▶ Exercise objective
Pull each line with the string "speech" from the entries.

▶ Items from a data source
========================================================================
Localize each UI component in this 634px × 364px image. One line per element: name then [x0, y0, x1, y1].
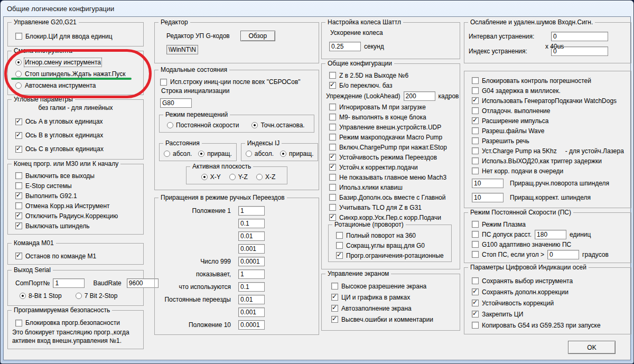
- hi-res-screen-row[interactable]: Высокое разрешение экрана: [326, 281, 455, 292]
- output20-trigger-row[interactable]: Использ.ВЫХОД20,как триггер задержки: [469, 156, 627, 166]
- no-fro-in-queue-checkbox[interactable]: [472, 167, 479, 174]
- disable-radius-comp-row[interactable]: ✓Отключить Радиусн.Коррекцию: [12, 211, 139, 221]
- debug-run-row[interactable]: Отладочн. выполнение: [469, 106, 627, 116]
- jog-step-2-input[interactable]: [238, 219, 265, 228]
- hi-res-screen-checkbox[interactable]: [331, 283, 338, 290]
- wheel-accel-input[interactable]: [329, 42, 361, 51]
- spindle-jog-incr-input[interactable]: [472, 179, 504, 188]
- use-watchdogs-checkbox[interactable]: ✓: [472, 97, 479, 104]
- com-port-input[interactable]: [53, 278, 85, 288]
- offsets-persistent-row[interactable]: ✓Устойчивость коррекций: [469, 297, 627, 309]
- rot-shortest-g0-row[interactable]: Сокращ.углы вращ.для G0: [333, 240, 447, 250]
- tlo-in-g31-row[interactable]: Учитывать TLO для Z в G31: [326, 202, 455, 212]
- jog-step-5-input[interactable]: [238, 257, 265, 266]
- plane-xz-option[interactable]: X-Z: [256, 173, 275, 181]
- plane-yz-option[interactable]: Y-Z: [229, 173, 248, 181]
- allow-speech-row[interactable]: Разрешить речь: [469, 136, 627, 146]
- lock-dro-row[interactable]: ✓Закрепить ЦИ: [469, 309, 627, 320]
- prog-safety-lock-checkbox[interactable]: [15, 320, 22, 326]
- stop-on-m1-checkbox[interactable]: ✓: [15, 253, 22, 259]
- allow-wave-files-row[interactable]: Разреш.файлы Wave: [469, 126, 627, 136]
- cancel-tool-offset-row[interactable]: Отмена Корр.на Инструмент: [12, 201, 139, 211]
- no-fro-in-queue-row[interactable]: Нет корр. подачи в очереди: [469, 166, 627, 176]
- home-safe-checkbox[interactable]: ✓: [329, 82, 336, 89]
- persist-tool-selection-row[interactable]: Сохранять выбор инструмента: [469, 275, 627, 286]
- plane-xy-radio[interactable]: [201, 174, 208, 180]
- jog-mode-persist-row[interactable]: ✓Устойчивость режима Переездов: [326, 152, 455, 162]
- allow-speech-checkbox[interactable]: [472, 137, 479, 144]
- rot-360-checkbox[interactable]: [336, 232, 343, 239]
- window-titlebar[interactable]: Общие логические конфигурации: [1, 1, 633, 16]
- jog-step-3-input[interactable]: [238, 231, 265, 241]
- no-system-menu-row[interactable]: Не показывать главное меню Mach3: [326, 172, 455, 182]
- spindle-ovr-incr-input[interactable]: [472, 193, 504, 202]
- boxed-dro-graphics-row[interactable]: ✓ЦИ и графика в рамках: [326, 292, 455, 303]
- auto-screen-enlarge-checkbox[interactable]: ✓: [331, 305, 338, 312]
- macro-pump-checkbox[interactable]: [329, 134, 336, 141]
- jog-step-9-input[interactable]: [238, 307, 265, 317]
- cv-dist-row[interactable]: ПС допуск расст.единиц: [469, 229, 627, 239]
- home-safe-row[interactable]: ✓Б/о переключ. баз: [326, 80, 455, 90]
- init-string-input[interactable]: [160, 98, 192, 108]
- ij-abs-radio[interactable]: [246, 151, 252, 157]
- axis-c-angular-checkbox[interactable]: ✓: [15, 146, 22, 153]
- macro-pump-row[interactable]: Режим макроподкачки Macro Pump: [326, 132, 455, 142]
- exact-stop-radio[interactable]: [251, 122, 258, 128]
- dist-abs-option[interactable]: абсол.: [164, 150, 192, 157]
- dist-abs-radio[interactable]: [164, 151, 170, 157]
- g04-dwell-ms-row[interactable]: G04 задержка в миллисек.: [469, 86, 627, 96]
- ok-button[interactable]: OK: [568, 341, 616, 354]
- chargepump-5khz-row[interactable]: Уст.Charge Pump на 5Khz- для устойч.Лазе…: [469, 146, 627, 156]
- ignore-m-on-load-row[interactable]: Игнорировать M при загрузке: [326, 102, 455, 112]
- udp-control-row[interactable]: Управление внешн.устройств.UDP: [326, 122, 455, 132]
- use-key-clicks-checkbox[interactable]: [329, 184, 336, 191]
- constant-velocity-option[interactable]: Постоянной скорости: [167, 122, 239, 129]
- bits-7-2-radio[interactable]: [76, 293, 82, 299]
- jog-step-6-input[interactable]: [238, 269, 265, 279]
- chargepump-5khz-checkbox[interactable]: [472, 147, 479, 154]
- disable-radius-comp-checkbox[interactable]: ✓: [15, 212, 22, 219]
- stop-spindle-wait-start-row[interactable]: Стоп шпиндель.Ждать нажат.Пуск: [12, 68, 139, 80]
- allow-wave-files-checkbox[interactable]: [472, 127, 479, 134]
- home-slave-with-master-row[interactable]: Базир.Дополн.ось вместе с Главной: [326, 192, 455, 202]
- auto-screen-enlarge-row[interactable]: ✓Автозаполнение экрана: [326, 303, 455, 314]
- dist-inc-option[interactable]: приращ.: [198, 150, 231, 157]
- udp-control-checkbox[interactable]: [329, 124, 336, 130]
- use-key-clicks-row[interactable]: Ипольз.клики клавиш: [326, 182, 455, 192]
- dist-inc-radio[interactable]: [198, 151, 204, 157]
- tlo-in-g31-checkbox[interactable]: [329, 204, 336, 211]
- gcode-editor-button[interactable]: Обзор: [240, 31, 275, 41]
- lookahead-input[interactable]: [404, 91, 435, 101]
- turn-off-outputs-checkbox[interactable]: [15, 172, 22, 179]
- jog-step-10-input[interactable]: [238, 320, 265, 330]
- ignore-tool-change-radio[interactable]: [15, 59, 22, 66]
- jog-step-4-input[interactable]: [238, 244, 265, 254]
- flash-errors-row[interactable]: ✓Высвеч.ошибки и комментарии: [326, 314, 455, 325]
- copy-g54-from-g59-checkbox[interactable]: [472, 322, 479, 329]
- g100-adaptive-row[interactable]: G100 адаптивно значению ПС: [469, 239, 627, 249]
- axis-b-angular-row[interactable]: ✓Ось B в угловых единицах: [12, 128, 139, 142]
- cv-angle-row[interactable]: Стоп ПС, если угол >градусов: [469, 249, 627, 259]
- jog-step-1-input[interactable]: [238, 206, 265, 216]
- use-watchdogs-row[interactable]: ✓Использовать ГенераторПодкачки WatchDog…: [469, 96, 627, 106]
- flash-errors-checkbox[interactable]: ✓: [331, 316, 338, 323]
- boxed-dro-graphics-checkbox[interactable]: ✓: [331, 294, 338, 301]
- stop-spindle-wait-start-radio[interactable]: [15, 71, 22, 77]
- ignore-tool-change-row[interactable]: Игнор.смену инструмента: [12, 57, 139, 68]
- cv-dist-checkbox[interactable]: [472, 231, 479, 238]
- persist-extra-offsets-row[interactable]: ✓Сохранять дополн.коррекции: [469, 286, 627, 297]
- debug-run-checkbox[interactable]: [472, 107, 479, 114]
- plasma-mode-row[interactable]: Режим Плазма: [469, 219, 627, 229]
- perform-g92-1-checkbox[interactable]: ✓: [15, 192, 22, 199]
- turn-off-spindle-row[interactable]: ✓Выключать шпиндель: [12, 221, 139, 231]
- ignore-m-on-load-checkbox[interactable]: [329, 104, 336, 110]
- sync-rapid-feed-corr-checkbox[interactable]: ✓: [329, 214, 336, 221]
- constant-velocity-radio[interactable]: [167, 122, 173, 128]
- use-init-string-row[interactable]: Исп.строку иниц-ции после всех "СБРОСов": [159, 77, 314, 87]
- output20-trigger-checkbox[interactable]: [472, 157, 479, 164]
- axis-a-angular-row[interactable]: ✓Ось A в угловых единицах: [12, 115, 139, 128]
- lock-dro-checkbox[interactable]: ✓: [472, 311, 479, 318]
- auto-tool-change-radio[interactable]: [15, 82, 22, 89]
- cv-angle-checkbox[interactable]: [472, 251, 479, 258]
- m9-end-of-block-row[interactable]: M9- выполнять в конце блока: [326, 112, 455, 122]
========================================================================
▶ Result for this task
- allow-speech-row[interactable]: Разрешить речь: [469, 136, 627, 146]
- allow-speech-checkbox[interactable]: [472, 137, 479, 144]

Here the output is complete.